The first act really highlights
Adelaide’s isolation in the countryside. I thought the novel would be
focused on the lengths she would go to survive and “tame” the land.
After a short time and some hardship, she meets neighbors who live
across the valley, a mother and son. A friendship forms and they even do
things like go to won together and eventually to a dance.
Lone
Woman takes place in the twentieth century, but set on the frontier it
may as well have been set during the civil war. The nuts and bolts of
world-building and survival on the frontier is so strongly written that I
forgot about the trunk until a moron opened it. Adelaide let her guard
down and met a man named Matthew at a dance, he opened the case and paid
dearly for this mistake. He was curious but should have left it alone.
“A funny thing happens when a man thinks he has a woman's company all to himself.
He may show a face to her that he would keep hidden if there were even one more person around. He speaks from his secret self.”
I
was nervous Matthew would hurt her, but he opened the trunk and thus,
he was attacked by a monster. When he awakes he is in shock, was it an
animal? Adelaide’s secret is a monster that her family has hidden in the
trunk, now we know why she had to run from California.
“This
woman. Will we see her recorded as a brave soldier in their war? Or will
she risk being forgotten? We can do our part.
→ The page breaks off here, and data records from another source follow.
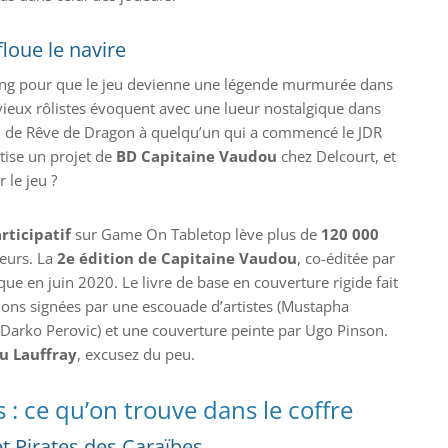
loue le navire
 long pour que le jeu devienne une légende murmurée dans
 vieux rôlistes évoquent avec une lueur nostalgique dans
 de Rêve de Dragon à quelqu’un qui a commencé le JDR
tise un projet de
BD Capitaine Vaudou
chez Delcourt, et
 le jeu ?
rticipatif
sur Game On Tabletop lève plus de
120 000
eurs. La
2e édition de Capitaine Vaudou
, co-éditée par
ue en juin 2020. Le livre de base en couverture rigide fait
tions signées par une escouade d’artistes (Mustapha
 Darko Perovic) et une couverture peinte par Ugo Pinson.
u Lauffray
, excusez du peu.
s : ce qu’on trouve dans le coffre
t Pirates des Caraïbes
We can remember her.
History is simple, but the past is complicated. I, for one, embrace the
complications.”
She is not the monster, but it wouldn’t die, she
couldn’t kill it. It is at this point more than 1/3 of the way through
the book that the true nature as a supernatural horror hybrid with
Western is revealed. Horror westerns have become a thing recently in the
small press, but this one took me by surprise. It shouldn’t have. I
have read this author's excellent work before.
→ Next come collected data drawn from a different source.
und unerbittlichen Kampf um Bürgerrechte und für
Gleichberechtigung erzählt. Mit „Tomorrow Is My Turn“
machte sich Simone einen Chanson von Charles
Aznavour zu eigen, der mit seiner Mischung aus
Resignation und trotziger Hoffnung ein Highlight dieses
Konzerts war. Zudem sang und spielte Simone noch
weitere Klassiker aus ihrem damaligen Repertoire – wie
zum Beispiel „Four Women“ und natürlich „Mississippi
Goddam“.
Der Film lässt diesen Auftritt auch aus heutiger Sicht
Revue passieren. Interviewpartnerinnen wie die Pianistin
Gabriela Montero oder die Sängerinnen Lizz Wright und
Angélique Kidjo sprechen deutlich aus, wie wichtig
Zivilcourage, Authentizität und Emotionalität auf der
Character-wise the monster is a metaphor for guilt and shame that Adelaide is living with.
“There are two kinds of people in this world: those who live with shame, and those who die from it.”
That
is one of the things that elevates the novel, but in the end, it is
simply an effective horror novel. Plain and simple. One of the most
powerful moments for me happened when Adelaide return with her horse
Obadiah. She cared for the horse and thought about the horse’s feelings
something you rarely see in Western novels. That is why she discovers
the trunk open we fear the horse.
“One of the doorway beams had
yanked out so far it formed a sharp close to a Y, and without any better
option, she tied Obadiah off right there. She gave the horse a calming
touch then she moved on. As soon as she took two steps, Obadiah stepped
forward, too trying to keep close to her. She put up her hand and urged
him back but returned to his side and offered a calming touch to his
neck. When she walked away the second time, the old horse didn’t try to
follow.”
There are moments like these when LaValle is dialing up
the suspense, he does this by manipulating the setting, our expectations
about characters, and the feelings we develop for them.
There is also witty dialogue like this exchange in chapter 61.
“You’re wearing a pistol,” Sam said
“Yes, I am.”
“You weren’t before.”
“That’s true, Joab agreed “Mrs. Reed gave it to me.”
“Is it for me?” Sam asked unable to look up from the floor.
“It’s for whoever needs it,” Joab told him.
I
expected a grim frontier tale, and there are moments that feel that
way. The novel never felt like a chore or a slog to me. LaValle knows
how to pace the tale, and I was surprised when I quoted the dialogue
above. I had no idea there were sixty chapters…because the book flowed
and was a page-turner throughout. Great stuff.